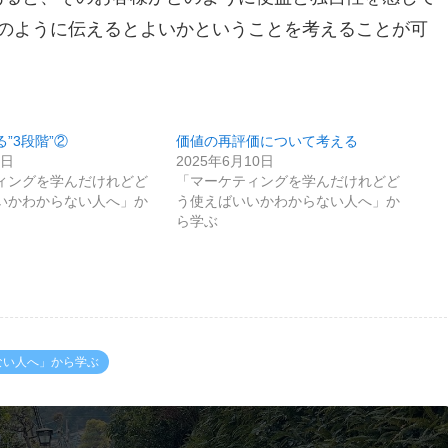
のように伝えるとよいかということを考えることが可
”3段階”②
価値の再評価について考える
7日
2025年6月10日
ィングを学んだけれどど
「マーケティングを学んだけれどど
いかわからない人へ」か
う使えばいいかわからない人へ」か
ら学ぶ
ない人へ」から学ぶ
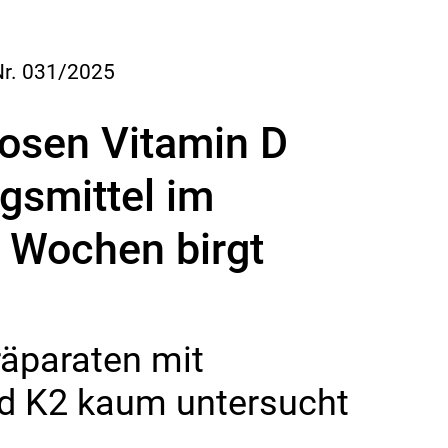
Nr. 031/2025
osen Vitamin D
gsmittel im
 Wochen birgt
äparaten mit
d K2 kaum untersucht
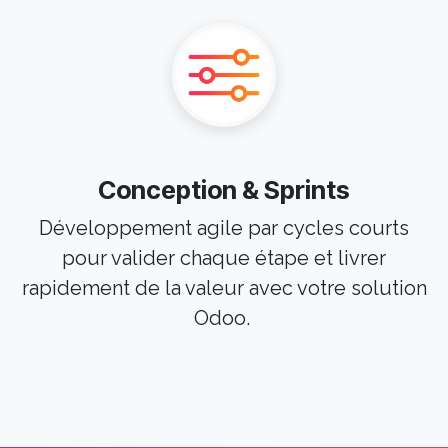
Conception & Sprints
Développement agile par cycles courts
pour valider chaque étape et livrer
rapidement de la valeur avec votre solution
Odoo.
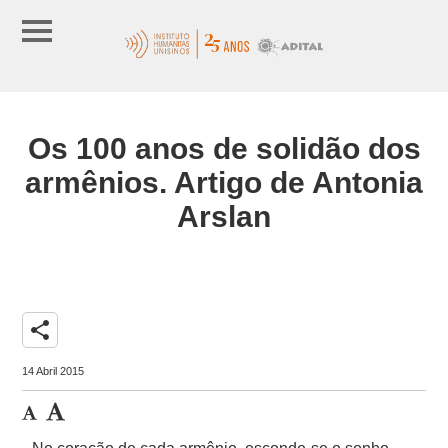
Os 100 anos de solidão dos
armênios. Artigo de Antonia
Arslan
share
14 Abril 2015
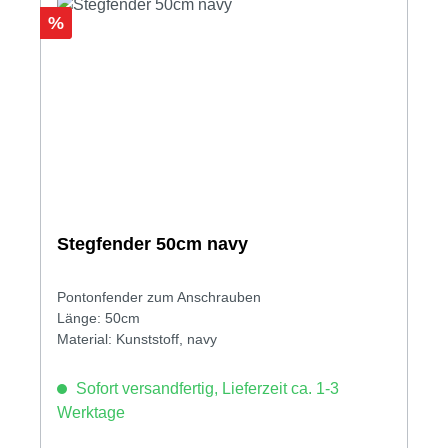
Rabatt
%
Stegfender 50cm navy
Pontonfender zum Anschrauben
Länge: 50cm
Material: Kunststoff, navy
Sofort versandfertig, Lieferzeit ca. 1-3
Werktage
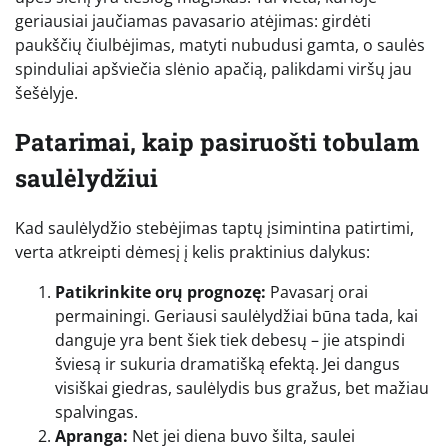
geriausiai jaučiamas pavasario atėjimas: girdėti
paukščių čiulbėjimas, matyti nubudusi gamta, o saulės
spinduliai apšviečia slėnio apačią, palikdami viršų jau
šešėlyje.
Patarimai, kaip pasiruošti tobulam
saulėlydžiui
Kad saulėlydžio stebėjimas taptų įsimintina patirtimi,
verta atkreipti dėmesį į kelis praktinius dalykus:
Patikrinkite orų prognozę:
Pavasarį orai
permainingi. Geriausi saulėlydžiai būna tada, kai
danguje yra bent šiek tiek debesų – jie atspindi
šviesą ir sukuria dramatišką efektą. Jei dangus
visiškai giedras, saulėlydis bus gražus, bet mažiau
spalvingas.
Apranga:
Net jei diena buvo šilta, saulei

__________

Exercise description: Provide the listing above once more, exactly, with the pictures removed.

Response below:
のように伝えるとよいかということを考えることが可
”3段階”②
価値の再評価について考える
7日
2025年6月10日
ィングを学んだけれどど
「マーケティングを学んだけれどど
いかわからない人へ」か
う使えばいいかわからない人へ」か
ら学ぶ
ない人へ」から学ぶ
Nr. 031/2025
osen Vitamin D
gsmittel im
 Wochen birgt
äparaten mit
d K2 kaum untersucht
Conception & Sprints
Développement agile par cycles courts
pour valider chaque étape et livrer
rapidement de la valeur avec votre solution
Odoo.
Os 100 anos de solidão dos
armênios. Artigo de Antonia
Arslan
share
14 Abril 2015
Rabatt
%
Stegfender 50cm navy
Pontonfender zum Anschrauben
Länge: 50cm
Material: Kunststoff, navy
Sofort versandfertig, Lieferzeit ca. 1-3
Werktage
geriausiai jaučiamas pavasario atėjimas: girdėti
paukščių čiulbėjimas, matyti nubudusi gamta, o saulės
spinduliai apšviečia slėnio apačią, palikdami viršų jau
šešėlyje.
Patarimai, kaip pasiruošti tobulam
saulėlydžiui
Kad saulėlydžio stebėjimas taptų įsimintina patirtimi,
verta atkreipti dėmesį į kelis praktinius dalykus:
Patikrinkite orų prognozę:
Pavasarį orai
permainingi. Geriausi saulėlydžiai būna tada, kai
danguje yra bent šiek tiek debesų – jie atspindi
šviesą ir sukuria dramatišką efektą. Jei dangus
visiškai giedras, saulėlydis bus gražus, bet mažiau
spalvingas.
Apranga:
Net jei diena buvo šilta, saulei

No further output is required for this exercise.